— Но почему? — ему захотелось расплакаться, дыхание замедлилось, словно все утраты сконцентрировались в этом ответе и навалились на него в одно мгновение..
— Я недостаточно хорошо знаю тебя, — объяснила она.
— Но как же ты вообще узнала обо мне? Где взяла мой номер телефона? Мне кажется, что тебя вообще не существует, что ты плод моего воображения.
— Но ведь ты еще беседуешь со мной, не так ли?
Он промолчал.
— Я долго наблюдала за тобой. Позавчера, например, я видела, как ты вышел на балкон и простоял там так долго в одной майке, что мне самой сделалось зябко. Тебя зовут — Джустин Хольт. Это написано на твоем почтовом ящике, и я вспомнила, кем ты был раньше!
— Кто ты?! Как твое имя?
— Ты был астронавтом. Я прочитала все о тебе в библиотеке.
— Все правильно. Держу пари, ты еще не успела придумать себе подходящее имя или прозвище.
— А я и не собираюсь сообщать тебе свое имя. Все равно не поверишь. Я выросла в Винетке, за пределами Чикаго, как твоя дорогая Лидия. Затем училась в колледже Беннингтона, правда, я не была королевой выпускного бала, зато удостоилась носить звание старшей в Доме ЭК.
— Зачем ты сочиняешь? В Беннингтоне нет такого заведения.

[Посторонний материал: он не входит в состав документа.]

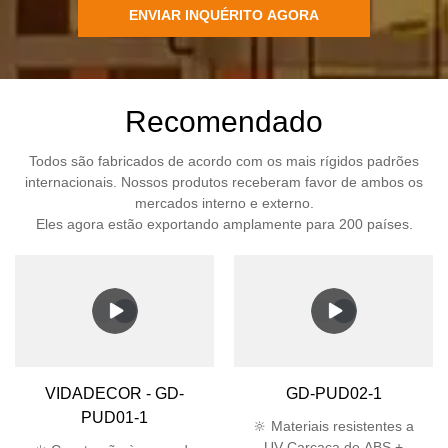
ENVIAR INQUÉRITO AGORA
Recomendado
Todos são fabricados de acordo com os mais rígidos padrões
internacionais. Nossos produtos receberam favor de ambos os
mercados interno e externo.
Eles agora estão exportando amplamente para 200 países.
VIDADECOR - GD-
GD-PUD02-1
PUD01-1
🔆 Materiais resistentes a
UV Carcaça de ABS +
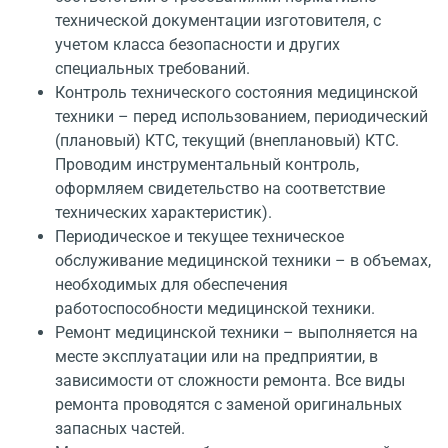
технической документации изготовителя, с
учетом класса безопасности и других
специальных требований.
Контроль технического состояния медицинской
техники – перед использованием, периодический
(плановый) КТС, текущий (внеплановый) КТС.
Проводим инструментальный контроль,
оформляем свидетельство на соответствие
технических характеристик).
Периодическое и текущее техническое
обслуживание медицинской техники – в объемах,
необходимых для обеспечения
работоспособности медицинской техники.
Ремонт медицинской техники – выполняется на
месте эксплуатации или на предприятии, в
зависимости от сложности ремонта. Все виды
ремонта проводятся с заменой оригинальных
запасных частей.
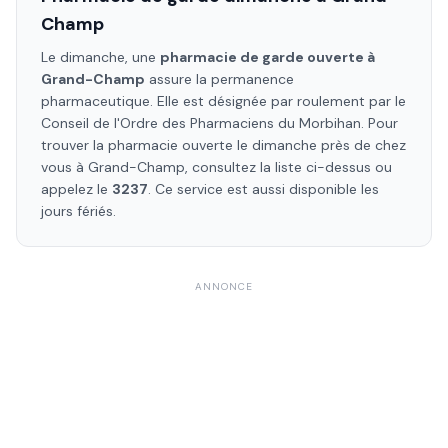
Champ
Le dimanche, une
pharmacie de garde ouverte à
Grand-Champ
assure la permanence
pharmaceutique. Elle est désignée par roulement par le
Conseil de l'Ordre des Pharmaciens
du Morbihan
. Pour
trouver la pharmacie ouverte le dimanche près de chez
vous à
Grand-Champ
, consultez la liste ci-dessus ou
appelez le
3237
. Ce service est aussi disponible les
jours fériés.
ANNONCE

— Я хотела разыграть тебя, Джустин. Я изучила Дом ЭК в U. C. L. A. Один раз я наткнулась на свадебное объявление в “Трибуне”. Боже, ну какой бестолочью нужно быть, чтобы состряпать такое?
Он крепко стиснул телефонную трубку. “Откуда она знает об этом?” Он оборвал сам себя. Существует ли она на самом деле и откуда она знает Лидию?
— О, я умею читать между строк, — она будто чувствовала его состояние. — И я встречала множество Лидий.
— А таких, как я, тоже?
— Нет, Джустин. Ты исключение. Ты у нас знаменитость. И ты всегда слыл красавчиком. Кстати, ты хоть знал, что женщины считали тебя неотразимым? Ну, как же, ты был еще и гением. У тебя был I. Q. ~198[2], — в ее смехе прозвучали торжествующие нотки.
— Почему ты упомянула это? — спросил он, уверенный в том, что ради этих цифр и велся разговор.
— А почему бы и нет? Одну комбинацию цифр легко заменить другой, не так ли?
— Можно и заменить, — он бросил трубку и совершенно перестал верить в ее существование. Больше всего он боялся, что кончит помешательством. Все его усилия и хладнокровие ни к чему не привели.
Скрестив ноги по-турецки на великолепной шкуре белого медведя, он неторопливо потягивал виски прямо из горлышка, закусывая подмокшими бисквитами из консервной банки.